Whatever Happened to Voice Recognition?

June 21, 2010

Remember that Scene in Star Trek IV where Scotty tried to use a Mac Plus?

Star-trek-4-apple-mac-plus

Using a mouse or keyboard to control a computer? Don't be silly. In the future, clearly there's only one way computers will be controlled: by speaking to them.

There's only one teeny-tiny problem with this magical future world of computers we control with our voices.

Voice-recognition-accuracy-rate-over-time

It doesn't work.

Despite ridiculous, order of magnitude increases in computing power over the last decade, we can't figure out how to get speech recognition accuracy above 80% -- when the baseline human voice transcription accuracy rate is anywhere from 96% to 98%!

In 2001 recognition accuracy topped out at 80%, far short of HAL-like levels of comprehension. Adding data or computing power made no difference. Researchers at Carnegie Mellon University checked again in 2006 and found the situation unchanged. With human discrimination as high as 98%, the unclosed gap left little basis for conversation. But sticking to a few topics, like numbers, helped. Saying “one” into the phone works about as well as pressing a button, approaching 100% accuracy. But loosen the vocabulary constraint and recognition begins to drift, turning to vertigo in the wide-open vastness of linguistic space.

As Robert Fortner explained in Rest in Peas: The Unrecognized Death of Speech Recognition, after all these years, we're desperately far away from any sort of universal speech recognition that's useful or practical.

Now, we do have to clarify that we're talking about universal recognition: saying anything to a computer, and having it reliably convert that into a valid, accurate text representation. When you constrain the voice input to a more limited vocabulary -- say, just numbers, or only the names that happen to be in your telephone's address book -- it's not unreasonable to expect a high level of accuracy. I tend to think of this as "voice control" rather than "voice recognition".

Still, I think we're avoiding the real question: is voice control, even hypothetically perfect voice control, more effective than the lower tech alternatives? In my experience, speech is one of the least effective, inefficient forms of communicating with other human beings. By that, I mean ...

  • typical spoken communication tends to be off-the-cuff and ad-hoc. Unless you're extremely disciplined, on average you will be unclear, rambling, and excessively verbose.
  • people tend to hear about half of what you say at any given time. If you're lucky.
  • spoken communication puts a highly disproportionate burden on the listener. Compare the time it takes to process a voicemail versus the time it takes to read an email.

I am by no means against talking with my fellow human beings. I have a very deep respect for those rare few who are great communicators in the challenging medium of conversational speech. Though we've all been trained literally from birth how to use our voices to communicate, voice communication remains filled with pitfalls and misunderstandings. Even in the best of conditions.

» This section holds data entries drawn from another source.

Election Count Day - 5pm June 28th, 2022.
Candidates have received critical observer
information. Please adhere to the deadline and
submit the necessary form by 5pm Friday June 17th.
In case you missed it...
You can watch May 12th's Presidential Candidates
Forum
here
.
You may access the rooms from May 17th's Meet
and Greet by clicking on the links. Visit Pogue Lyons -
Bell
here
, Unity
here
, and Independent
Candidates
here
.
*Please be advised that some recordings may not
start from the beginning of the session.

So why in the world -- outside of a disability -- would I want to extend the creaky, rickety old bridge of voice communication to controlling my computer? Isn't there a better way?

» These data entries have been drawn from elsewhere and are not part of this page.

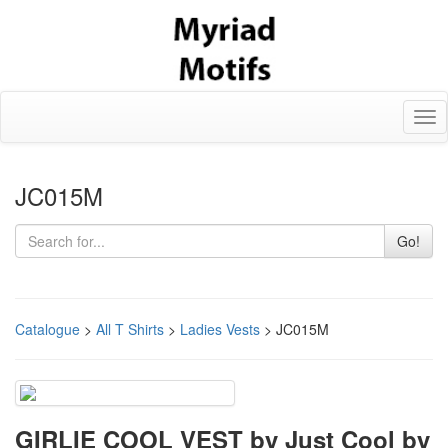
Tog
nav
JC015M
Go!
Catalogue
>
All T Shirts
>
Ladies Vests
> JC015M
GIRLIE COOL VEST by Just Cool by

Robert's post contains some examples in the comments from voice control enthusiasts:

in addition to extremely accurate voice dictation, there are those really cool commands, like being able to say something like "search Google for Balloon Boy" or something like that and having it automatically open up your browser and enter the search term -- something like this is accomplished many times faster than a human could do it. Or, being able to total up a column of numbers in Microsoft Excel by saying simply "total this column" and seeing the results in a blink of an eye, literally.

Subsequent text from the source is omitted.